Au total, ce sont de plus de 80 films dans sept salles indépendantes de la capitale pour des places au tarif unique de 4 euros. Marraine de cette édition 2008, comédienne au parcours atypique et cinéphile de la première heure, Karin Viard qui s’est vu confier une carte blanche, fera partager ses coups de cœur au détour de 4 films triés sur le volet.
Vous connaissiez l’existence de « Mon 1er Festival » ?
Oui, mais je n’étais ni disponible, ni à Paris lors des précédentes éditions du festival, c’est pourquoi j’ai été ravie cette année de pouvoir répondre à cette demande de parrainage.
Qu’est-ce qui vous a motivé à endosser le rôle de marraine ?

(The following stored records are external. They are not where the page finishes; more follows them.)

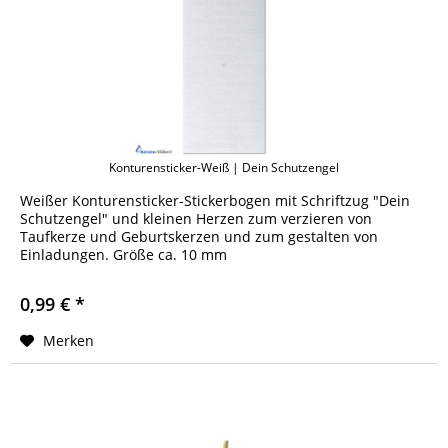
Konturensticker-Weiß | Dein Schutzengel
Weißer Konturensticker-Stickerbogen mit Schriftzug "Dein
Schutzengel" und kleinen Herzen zum verzieren von
Taufkerze und Geburtskerzen und zum gestalten von
Einladungen. Größe ca. 10 mm
0,99 € *
Merken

Le projet dans son ensemble. Cette initiative que je trouve tout a fait louable. J’ai en effet deux enfants, de neuf et onze ans, qui correspondent à la tranche d’âge à laquelle le festival s’adresse.
Y a-t-il selon vous une façon d’apprendre à regarder un film comme on apprend à lire ?
Je pense que c’est un peu rasoir si on est en permanence dans l’éducatif. La société essaye tout le temps de nous mettre ça en ligne de mire : il faut éduquer ses enfants, etc… Au contraire, je pense que le plaisir du cinéma se transmet par le plaisir qu’on a soi-même. En ce moment, j’essaye de les initier à la V.O, c’est un peu difficile, mais on va y arriver tranquillement.
La télé a pris une grande place dans la vie culturelle des enfants…
C’est vrai, et c’est pour cela qu’il est essentiel de développer leur curiosité, et leur faire découvrir le goût des salles de cinéma, le plaisir de ce sentiment d’immersion. Il y a ainsi un rapport plus intime et plus profond avec les images, et l’attention qu’ils y portent est aussi plus intense.
Quelle sélection avez-vous opéré pour la carte blanche que le festival vous a accordée ?
J’ai choisi 4 projections : Il y a d’abord « L’enfant au grelot », idéal pour les plus petits. C’est un très joli conte, à la fois réussi et très poétique. Parce-ce que je suis vraiment admirative du travail de Miyazaki, j’ai choisi « Mon voisin Totoro ». J’avais aussi un faible pour Chihiro, qui est un voyage fantastique dans l’univers du conte et des légendes japonaises, mais l’univers plus sombre me paraissait moins accessible aux plus jeunes spectateurs. il y aura aussi « Grease », un film joyeux qui passe les époques là où d'autres se démodent. L'histoire éternelle du mauvais garçon et de la fille de bonne famille qui tombent amoureux. Et enfin « Ma vie de chien », un film suédois que j'ai découvert à un festival il y a plus de 20 ans. Le scénario m’a marquée. C’est l'histoire d’un enfant solitaire, de ses rêves, des rencontres fantaisistes qui vont le marquer. Ce film est véritablement l'expression d’un talent pur, touchant, poétique. Une merveille à découvrir absolument.